Validate synthetic data — Ensure generated data matches expected patterns
Check for data drift — Detect changes in data distribution over time
Ensure balanced datasets — Verify class distributions in classification tasks

Available Statistical Tests

Test	What It Does	Best For
Chi-Square (χ²)	Goodness-of-fit test	Categorical/binned data
Kolmogorov-Smirnov (KS)	Non-parametric test	Continuous distributions
Shannon Entropy	Measures information diversity	General diversity
GRTE	Granular Relative Theoretical Entropy	Complex distributions (Confiance.ai)

Use Cases

Validate that training data matches expected distributions
Detect distribution shifts in production data
Check if data augmentation preserved original distribution
Verify synthetic data quality

Processor Information

Class: RepresentativenessProcessor
Package: dqm-ml-core
Type Name: representativeness

Configuration Parameters

input_columns: Numeric columns to analyze.
distribution: Reference distribution name (normal, uniform).
metrics: List of statistical tests to run (chi-square, kolmogorov-smirnov, shannon-entropy, grte).
bins: Number of bins for histogram-based tests (default: 10).
distribution_params: (Optional) Parameters for the reference distribution (e.g., mean, std for normal).

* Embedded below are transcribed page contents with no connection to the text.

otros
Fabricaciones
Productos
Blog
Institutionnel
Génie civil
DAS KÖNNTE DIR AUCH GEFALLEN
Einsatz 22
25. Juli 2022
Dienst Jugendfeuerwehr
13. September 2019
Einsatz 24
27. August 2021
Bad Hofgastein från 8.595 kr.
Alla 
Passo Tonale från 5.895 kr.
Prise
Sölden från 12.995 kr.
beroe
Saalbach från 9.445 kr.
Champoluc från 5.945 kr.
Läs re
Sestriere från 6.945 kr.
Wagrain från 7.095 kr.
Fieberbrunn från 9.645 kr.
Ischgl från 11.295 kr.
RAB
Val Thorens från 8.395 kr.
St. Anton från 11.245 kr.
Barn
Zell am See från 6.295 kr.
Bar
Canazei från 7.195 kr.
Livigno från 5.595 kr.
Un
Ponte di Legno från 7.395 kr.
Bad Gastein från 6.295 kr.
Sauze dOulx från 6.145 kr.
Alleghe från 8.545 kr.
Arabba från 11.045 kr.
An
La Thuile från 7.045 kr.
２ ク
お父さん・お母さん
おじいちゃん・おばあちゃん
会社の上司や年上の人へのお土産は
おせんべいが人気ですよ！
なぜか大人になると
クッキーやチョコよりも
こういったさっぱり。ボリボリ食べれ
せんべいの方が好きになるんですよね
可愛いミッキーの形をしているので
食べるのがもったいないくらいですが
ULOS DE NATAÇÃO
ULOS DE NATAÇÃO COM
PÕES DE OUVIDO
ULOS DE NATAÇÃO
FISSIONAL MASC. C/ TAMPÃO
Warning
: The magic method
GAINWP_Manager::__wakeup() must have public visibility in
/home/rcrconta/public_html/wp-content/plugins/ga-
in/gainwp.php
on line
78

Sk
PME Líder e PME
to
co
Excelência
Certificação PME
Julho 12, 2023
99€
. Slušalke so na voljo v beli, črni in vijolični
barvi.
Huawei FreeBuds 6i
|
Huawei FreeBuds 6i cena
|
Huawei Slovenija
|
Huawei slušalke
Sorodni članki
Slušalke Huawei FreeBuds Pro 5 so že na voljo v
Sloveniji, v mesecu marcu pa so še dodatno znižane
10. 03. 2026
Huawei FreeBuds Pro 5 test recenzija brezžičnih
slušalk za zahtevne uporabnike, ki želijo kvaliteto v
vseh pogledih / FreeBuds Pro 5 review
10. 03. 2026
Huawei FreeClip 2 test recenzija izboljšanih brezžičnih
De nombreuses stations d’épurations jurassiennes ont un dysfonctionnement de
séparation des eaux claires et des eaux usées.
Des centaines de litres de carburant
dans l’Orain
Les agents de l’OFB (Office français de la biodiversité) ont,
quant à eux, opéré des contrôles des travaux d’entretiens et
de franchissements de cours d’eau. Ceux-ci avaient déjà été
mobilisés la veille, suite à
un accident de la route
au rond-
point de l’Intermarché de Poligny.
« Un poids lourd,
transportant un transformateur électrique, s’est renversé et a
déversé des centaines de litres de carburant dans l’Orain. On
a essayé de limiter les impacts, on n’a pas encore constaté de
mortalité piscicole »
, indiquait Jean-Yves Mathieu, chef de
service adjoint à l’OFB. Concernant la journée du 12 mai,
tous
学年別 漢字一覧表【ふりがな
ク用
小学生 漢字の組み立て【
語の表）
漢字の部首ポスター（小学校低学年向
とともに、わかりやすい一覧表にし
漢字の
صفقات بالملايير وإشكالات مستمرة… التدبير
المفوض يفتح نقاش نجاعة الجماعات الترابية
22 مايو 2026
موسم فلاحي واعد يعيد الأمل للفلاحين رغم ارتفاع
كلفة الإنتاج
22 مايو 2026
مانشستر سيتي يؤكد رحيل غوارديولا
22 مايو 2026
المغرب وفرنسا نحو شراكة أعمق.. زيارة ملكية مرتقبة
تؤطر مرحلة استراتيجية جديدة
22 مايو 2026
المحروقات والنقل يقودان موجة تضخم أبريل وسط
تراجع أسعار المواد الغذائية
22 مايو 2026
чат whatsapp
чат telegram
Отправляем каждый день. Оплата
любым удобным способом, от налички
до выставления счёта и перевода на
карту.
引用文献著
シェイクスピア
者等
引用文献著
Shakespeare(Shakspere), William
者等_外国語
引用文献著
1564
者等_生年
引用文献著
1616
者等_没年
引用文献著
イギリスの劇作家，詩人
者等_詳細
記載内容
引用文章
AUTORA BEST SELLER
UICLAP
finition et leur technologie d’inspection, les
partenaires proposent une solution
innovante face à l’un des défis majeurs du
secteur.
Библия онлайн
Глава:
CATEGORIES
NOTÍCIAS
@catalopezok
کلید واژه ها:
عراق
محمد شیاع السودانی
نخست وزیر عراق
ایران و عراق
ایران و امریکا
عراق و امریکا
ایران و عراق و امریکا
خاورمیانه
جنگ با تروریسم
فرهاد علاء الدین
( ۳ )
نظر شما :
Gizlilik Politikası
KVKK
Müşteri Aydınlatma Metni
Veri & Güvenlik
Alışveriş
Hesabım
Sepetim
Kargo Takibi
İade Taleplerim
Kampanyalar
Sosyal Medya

Example YAML Configuration

metrics_processor:
  dist_check:
    type: representativeness
    input_columns: ["feature_x"]
    distribution: "normal"
    metrics: ["chi-square", "kolmogorov-smirnov"]
    bins: 30
    distribution_params:
      mean: 0.0
      std: 1.0

Output

The processor returns a dictionary with scores for each requested metric and column:

<column_name>_<metric_name>_score: The statistical test score.
<column_name>_<metric_name>_pvalue: The p-value associated with the test.